A simple annual rhythm.

• Q1 Annual external audit against every in-scope property. Findings categorised by severity. Remediation plan agreed.
• Q2 Critical findings remediated by end of Q2 (30-day cadence applies to each, but as a horizon Q2 is the right discipline). Quarterly risk-committee readout.
• Q3 Serious findings closed. Mid-year refresh audit, scoped to the changes shipped year-to-date. Procurement-evidence pack regenerated for any tenders due in the second half.
• Q4 Moderate findings closed. Annual policy review and executive re-sign-off. Year-end report into the integrated annual report. Year-on-year trend reported to the board.

The cadence above survives team turnover, design refreshes, and framework version bumps. The single most common failure mode is to audit annually and then do nothing in between. The remediation windows the DGA and MOTC have defined are intentionally short enough to make that pattern unworkable.

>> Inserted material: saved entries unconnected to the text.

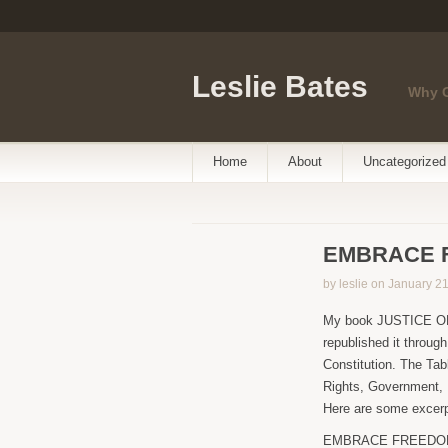
Leslie Bates
Why 
Home
About
Uncategorized
EMBRACE 
by leslie on January 2
My book JUSTICE OR 
republished it thro
Constitution. The Tab
Rights, Government, R
Here are some excerpt
EMBRACE FREEDOM arg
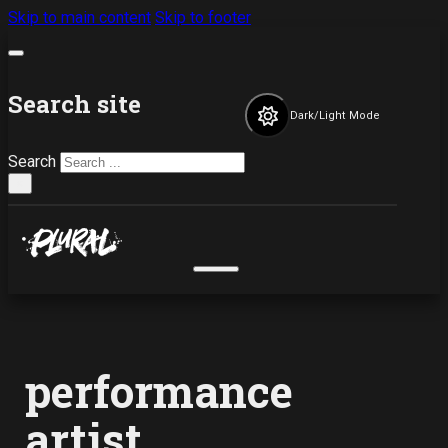
Skip to main content
Skip to footer
Search site
Dark/Light Mode
Search
×
performance
artist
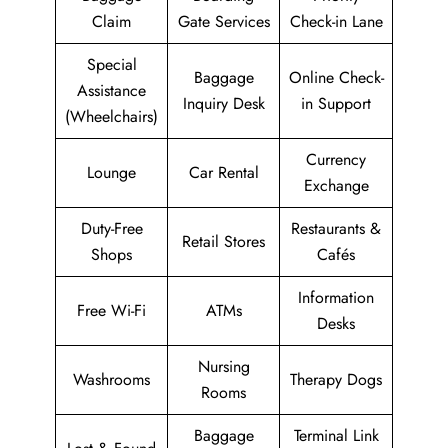
Claim
Gate Services
Check-in Lane
Special
Baggage
Online Check-
Assistance
Inquiry Desk
in Support
(Wheelchairs)
Currency
Lounge
Car Rental
Exchange
Duty-Free
Restaurants &
Retail Stores
Shops
Cafés
Information
Free Wi-Fi
ATMs
Desks
Nursing
Washrooms
Therapy Dogs
Rooms
Baggage
Terminal Link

§14 · Choosing an audit partner

The buyer's checklist.

Required

• Demonstrable independence from any agency that has built your audited property.
• Reports accepted as evidence by the regulator that matters to you (DGA, MOTC, or both).
• Output in the procurement-acceptable format: signed PDF, signed JSON manifest, raw technical results, statement of independence.
• Native Arabic audit capability, including Arabic screen-reader testing and RTL flow verification.
• Coverage of both web and native mobile properties.

Strongly preferred

• Continuous-monitoring option (not just an annual snapshot).
• CI/CD integration that can block regressions before they reach production.
• Mapping to every framework you operate under from a single audit — not parallel audits per framework.
• GRC-formatted risk-register export.
• Vision 2030 KPI tagging where Saudi VRP reporting is in scope.

Red flags

• Audit firms that do not publish their own accessibility statement, or whose own digital surface fails the standard they audit against.
• Reports without machine-readable manifests — these cannot be mechanically verified by inspectors.
• "Pass" letters issued after a single automated scan with no manual review. Fewer than half of WCAG criteria are reliably automatable.
• Lack of statement-of-independence language.

§15 · Glossary

Terms used in this briefing.

ADA

Americans with Disabilities Act (US, 1990). Title III governs places of public accommodation, now including most public-facing websites.

D&O

Directors-and-Officers liability insurance. Typically excludes losses from known unremediated regulatory non-compliance.

DGA

Saudi Digital Government Authority. Publishes the 0–100 digital accessibility index for Saudi public-sector services.

EAA

European Accessibility Act (Directive 2019/882). In force 28 June 2025; extends accessibility requirements into private-sector digital services in the EU.

ESG

Environmental, Social and Governance reporting. Digital inclusion sits under the Social pillar, increasingly with quantified metrics.

GRC

Governance, Risk & Compliance. The framework under which Saudi listed entities increasingly track accessibility risk on the board-level register.

Mada

Qatar Assistive Technology Center. Administers a certification scheme for accessible digital services in Qatar.

MOTC

Qatar Ministry of Communications and Information Technology. Issues the e-Accessibility Policy.

Nafath

Saudi National Single Sign-On service. Accessibility of the Nafath handoff is part of the DGA service score.

QCB

Qatar Central Bank. Sets expectations for customer-facing digital channels of Qatari financial-sector entities.

SAMA

Saudi Central Bank (formerly Saudi Arabian Monetary Authority). Supervises Saudi financial entities including on digital channel accessibility.

SDG 10

UN Sustainable Development Goal 10, Reduced Inequalities. Indicators 10.2 and 10.3 are addressed by digital accessibility programs.

VRP

Vision Realization Program. Saudi Vision 2030's organisational unit. Digital Government and Quality of Life VRPs both carry accessibility indicators.

WCAG

Web Content Accessibility Guidelines, the W3C technical standard at the floor of every regime in this briefing. Current version 2.2; AA is the practical legal target.